Only one of the three-dimensional coordinates is retained

It can be understood that even if a certain key point is not displayed in the first gray scale image, its corresponding third three-dimensional coordinate is marked in the first gray scale image.

On the basis of the above embodiment, there are three shooting devices, and the three shooting devices are located on the same horizontal plane and shoot around the target object.

Fig. 8 is a schematic structural diagram of another three-dimensional keypoint acquisition system according to an embodiment of the present application, and an arithmetic device is not shown in fig. 8. Referring to fig. 8, it includes three cameras, which are respectively referred to as a camera 21, a camera 22 and a camera 23, each of which includes two infrared cameras to constitute a binocular camera, and a grayscale camera located in the middle of the two infrared cameras. Further, the three cameras are located on the same plane, and in fig. 8, the three cameras are all located on the plane where the triangle is located. The three shooting devices shoot around the target object means that the three shooting devices shoot the target object from different time so as to ensure that all key points of the target object can be obtained by the three shooting devices. It should be noted that the layout shown in fig. 8 is an optional layout, in which the image capturing device 21 captures one plane of the target object, and if the image capturing device 21 captures the front of the target object, the image capturing device 22 and the image capturing device 23 capture two opposite sides of the target object, and at this time, all the key points can be captured by three image capturing devices. It is understood that other layouts of the three cameras may be used, for example, the connecting lines of the three cameras form an equilateral triangle, and the three cameras are respectively located at the three vertices of the equilateral triangle. Generally speaking, when three shooting devices are arranged, the requirement of collecting all key points is met.

Above-mentioned, through setting up a plurality of shooting devices, can avoid some key points to be sheltered from the condition that can't gather this part key point after, guarantee to shoot whole key points, later, integrate each second three-dimensional coordinate of different grey scale images, can obtain the grey scale image of guaranteeing whole key point three-dimensional coordinate, improved the quality of grey scale image.

The embodiment of the application also provides a three-dimensional key point acquisition method. Specifically, fig. 9 is a flowchart of a three-dimensional keypoint acquisition method according to an embodiment of the present application. Referring to fig. 9, the three-dimensional keypoint acquisition method specifically includes:

step 310, obtaining a gray level image and a light spot image obtained after a target object is shot by a shooting device, wherein the shooting device comprises at least one binocular camera and at least one gray level camera, the binocular camera is composed of two infrared cameras, a reflective material is arranged on the surface of a key point of the target object, the gray level image is obtained by shooting through the gray level camera, the light spot image is obtained by shooting through the binocular camera, each infrared camera in the binocular camera corresponds to one light spot image, the light spot image comprises a plurality of light spots, and each light spot corresponds to one key point.

Wherein the grayscale camera is located between the two infrared cameras. The shapes of the reflecting materials arranged on the surfaces of the key points in the target object are different

And step 320, determining a first three-dimensional coordinate of each key point according to the light spot image, wherein the first three-dimensional coordinate is located in a first coordinate system, and the first coordinate system is a three-dimensional coordinate system corresponding to a binocular camera in the shooting device.

In one embodiment, the step specifically includes steps 321 to 323:

and step 321, determining two-dimensional coordinates of each light spot in the light spot image.

In the embodiment, two infrared cameras of a binocular camera take one spot image each for example.

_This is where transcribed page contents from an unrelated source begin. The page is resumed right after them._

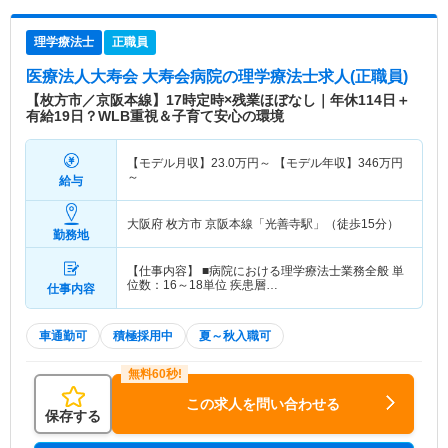
理学療法士
正職員
医療法人大寿会 大寿会病院
の理学療法士求人(正職員)
【枚方市／京阪本線】17時定時×残業ほぼなし｜年休114日＋
有給19日？WLB重視＆子育て安心の環境
【モデル月収】
23.0
万円～
【モデル年収】
346
万円
～
給与
大阪府 枚方市
京阪本線「光善寺駅」（徒歩15分）
勤務地
【仕事内容】 ■病院における理学療法士業務全般 単
位数：16～18単位 疾患層…
仕事内容
車通勤可
積極採用中
夏～秋入職可
この求人を問い合わせる
保存する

Specifically, two-dimensional coordinates of each light spot in each light spot image are identified, and the two-dimensional coordinates are pixel coordinates. For example, since the pixel area where the light spot is located in the light spot image is clearly distinguished from other areas in the light spot image, each light spot can be identified in the light spot image, and then the two-dimensional coordinates of each light spot in the light spot image can be determined. The embodiment of the technical means for identifying the light spots is not limited, for example, each light spot is segmented in the light spot image by using an image segmentation algorithm.

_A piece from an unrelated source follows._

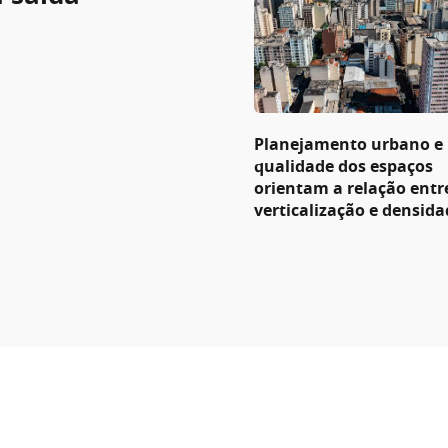
Planejamento urbano e
qualidade dos espaços
orientam a relação entr
verticalização e densida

And 322, taking the two-dimensional coordinates of the light spots as the two-dimensional coordinates of the corresponding key points.

It can be understood that each light spot corresponds to a key point, and therefore, the two-dimensional coordinates of the light spot can be taken as the two-dimensional coordinates of the corresponding key point in the light spot image. Optionally, the surfaces of different key points in the target object are provided with reflective materials of different shapes, the shape of the reflective material corresponding to the different key points is pre-recorded in the operation device, and codes corresponding to the different key points are recorded, and then the shape of each light spot in the light spot image is identified to code each light spot, so as to determine the key point corresponding to the light spot. Optionally, in different spot images, spots with the same shape have the same code, that is, the same key point uses the same code. Then, the two-dimensional coordinates of the light spot are taken as the two-dimensional coordinates of the key point.

Step 323, determining a first three-dimensional coordinate of the key point according to the base line distance of the binocular camera, the focal length of the binocular camera and the two-dimensional coordinate of the same key point in the two light spot images, wherein the two light spot images are obtained by shooting by two infrared cameras of the binocular camera respectively.

For example, since the light spots of the same key point have the same code, the two-dimensional coordinates of the same key point in the two light spot images can be determined through the code. And then, determining the first three-dimensional coordinates of the key points in a geometric mode by combining the base line distance and the focal length of the binocular camera.

In one embodiment, the step specifically comprises:

by using

A first three-dimensional coordinate of the keypoint is determined,

wherein (x, y, z) is the first three-dimensional coordinate of the key point, B is the base line distance of the binocular camera, f is the focal length of the binocular camera, and (u) _l ,v _l ) Two-dimensional coordinates, u, of key points in an image of a spot _r Is the x-axis coordinate of the two-dimensional coordinate of the key point in the other spot image.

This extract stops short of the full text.